▶ Exercise aim
In full and without alteration, print the entries.

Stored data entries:

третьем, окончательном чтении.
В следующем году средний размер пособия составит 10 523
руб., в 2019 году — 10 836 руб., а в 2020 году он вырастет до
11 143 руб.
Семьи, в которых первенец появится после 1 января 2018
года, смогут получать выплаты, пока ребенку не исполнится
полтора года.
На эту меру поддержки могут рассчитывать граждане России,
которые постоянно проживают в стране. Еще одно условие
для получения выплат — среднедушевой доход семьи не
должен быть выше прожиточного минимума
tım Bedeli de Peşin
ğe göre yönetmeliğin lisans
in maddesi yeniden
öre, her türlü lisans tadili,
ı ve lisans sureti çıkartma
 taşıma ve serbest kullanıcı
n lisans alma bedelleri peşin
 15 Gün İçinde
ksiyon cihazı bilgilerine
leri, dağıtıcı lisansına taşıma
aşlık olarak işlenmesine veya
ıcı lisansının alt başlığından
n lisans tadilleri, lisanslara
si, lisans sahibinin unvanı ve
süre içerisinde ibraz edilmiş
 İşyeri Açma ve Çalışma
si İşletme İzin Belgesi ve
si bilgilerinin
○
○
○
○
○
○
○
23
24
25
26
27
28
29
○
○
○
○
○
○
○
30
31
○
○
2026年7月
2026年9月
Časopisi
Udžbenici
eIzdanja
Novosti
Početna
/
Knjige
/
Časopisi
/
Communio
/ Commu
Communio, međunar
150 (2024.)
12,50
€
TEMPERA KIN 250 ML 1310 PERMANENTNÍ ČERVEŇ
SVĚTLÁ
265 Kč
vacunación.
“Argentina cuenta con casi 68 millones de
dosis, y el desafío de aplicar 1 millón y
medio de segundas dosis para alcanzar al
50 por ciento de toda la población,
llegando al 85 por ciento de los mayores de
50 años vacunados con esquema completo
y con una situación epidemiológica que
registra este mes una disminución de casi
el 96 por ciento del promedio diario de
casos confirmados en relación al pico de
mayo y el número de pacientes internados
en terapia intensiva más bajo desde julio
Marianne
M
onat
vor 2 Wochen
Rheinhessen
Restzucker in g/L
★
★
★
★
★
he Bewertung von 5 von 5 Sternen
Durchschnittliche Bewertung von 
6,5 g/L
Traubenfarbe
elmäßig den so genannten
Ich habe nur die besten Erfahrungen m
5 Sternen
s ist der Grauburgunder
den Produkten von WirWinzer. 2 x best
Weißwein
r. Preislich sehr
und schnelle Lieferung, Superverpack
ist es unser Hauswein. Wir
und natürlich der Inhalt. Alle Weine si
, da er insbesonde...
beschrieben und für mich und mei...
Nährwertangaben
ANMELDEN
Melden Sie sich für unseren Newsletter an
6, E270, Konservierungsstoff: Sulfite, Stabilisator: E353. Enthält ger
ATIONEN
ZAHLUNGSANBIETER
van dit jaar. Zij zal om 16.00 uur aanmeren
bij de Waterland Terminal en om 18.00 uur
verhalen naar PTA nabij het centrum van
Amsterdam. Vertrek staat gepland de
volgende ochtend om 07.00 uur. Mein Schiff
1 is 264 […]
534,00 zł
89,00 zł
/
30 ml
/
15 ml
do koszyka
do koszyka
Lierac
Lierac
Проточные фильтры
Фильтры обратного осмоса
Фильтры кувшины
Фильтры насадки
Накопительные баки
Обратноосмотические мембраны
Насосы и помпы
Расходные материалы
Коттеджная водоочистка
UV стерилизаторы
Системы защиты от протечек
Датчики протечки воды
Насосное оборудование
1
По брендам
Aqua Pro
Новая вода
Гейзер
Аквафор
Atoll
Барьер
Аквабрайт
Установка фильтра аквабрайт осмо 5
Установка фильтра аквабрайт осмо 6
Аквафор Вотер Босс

▶ Task answer
третьем, окончательном чтении.
В следующем году средний размер пособия составит 10 523
руб., в 2019 году — 10 836 руб., а в 2020 году он вырастет до
11 143 руб.
Семьи, в которых первенец появится после 1 января 2018
года, смогут получать выплаты, пока ребенку не исполнится
полтора года.
На эту меру поддержки могут рассчитывать граждане России,
которые постоянно проживают в стране. Еще одно условие
для получения выплат — среднедушевой доход семьи не
должен быть выше прожиточного минимума
tım Bedeli de Peşin
ğe göre yönetmeliğin lisans
in maddesi yeniden
öre, her türlü lisans tadili,
ı ve lisans sureti çıkartma
 taşıma ve serbest kullanıcı
n lisans alma bedelleri peşin
 15 Gün İçinde
ksiyon cihazı bilgilerine
leri, dağıtıcı lisansına taşıma
aşlık olarak işlenmesine veya
ıcı lisansının alt başlığından
n lisans tadilleri, lisanslara
si, lisans sahibinin unvanı ve
süre içerisinde ibraz edilmiş
 İşyeri Açma ve Çalışma
si İşletme İzin Belgesi ve
si bilgilerinin
○
○
○
○
○
○
○
23
24
25
26
27
28
29
○
○
○
○
○
○
○
30
31
○
○
2026年7月
2026年9月
Časopisi
Udžbenici
eIzdanja
Novosti
Početna
/
Knjige
/
Časopisi
/
Communio
/ Commu
Communio, međunar
150 (2024.)
12,50
€
TEMPERA KIN 250 ML 1310 PERMANENTNÍ ČERVEŇ
SVĚTLÁ
265 Kč
vacunación.
“Argentina cuenta con casi 68 millones de
dosis, y el desafío de aplicar 1 millón y
medio de segundas dosis para alcanzar al
50 por ciento de toda la población,
llegando al 85 por ciento de los mayores de
50 años vacunados con esquema completo
y con una situación epidemiológica que
registra este mes una disminución de casi
el 96 por ciento del promedio diario de
casos confirmados en relación al pico de
mayo y el número de pacientes internados
en terapia intensiva más bajo desde julio
Marianne
M
onat
vor 2 Wochen
Rheinhessen
Restzucker in g/L
★
★
★
★
★
he Bewertung von 5 von 5 Sternen
Durchschnittliche Bewertung von 
6,5 g/L
Traubenfarbe
elmäßig den so genannten
Ich habe nur die besten Erfahrungen m
5 Sternen
s ist der Grauburgunder
den Produkten von WirWinzer. 2 x best
Weißwein
r. Preislich sehr
und schnelle Lieferung, Superverpack
ist es unser Hauswein. Wir
und natürlich der Inhalt. Alle Weine si
, da er insbesonde...
beschrieben und für mich und mei...
Nährwertangaben
ANMELDEN
Melden Sie sich für unseren Newsletter an
6, E270, Konservierungsstoff: Sulfite, Stabilisator: E353. Enthält ger
ATIONEN
ZAHLUNGSANBIETER
van dit jaar. Zij zal om 16.00 uur aanmeren
bij de Waterland Terminal en om 18.00 uur
verhalen naar PTA nabij het centrum van
Amsterdam. Vertrek staat gepland de
volgende ochtend om 07.00 uur. Mein Schiff
1 is 264 […]
534,00 zł
89,00 zł
/
30 ml
/
15 ml
do koszyka
do koszyka
Lierac
Lierac
Проточные фильтры
Фильтры обратного осмоса
Фильтры кувшины
Фильтры насадки
Накопительные баки
Обратноосмотические мембраны
Насосы и помпы
Расходные материалы
Коттеджная водоочистка
UV стерилизаторы
Системы защиты от протечек
Датчики протечки воды
Насосное оборудование
1
По брендам
Aqua Pro
Новая вода
Гейзер
Аквафор
Atoll
Барьер
Аквабрайт
Установка фильтра аквабрайт осмо 5
Установка фильтра аквабрайт осмо 6
Аквафор Вотер Босс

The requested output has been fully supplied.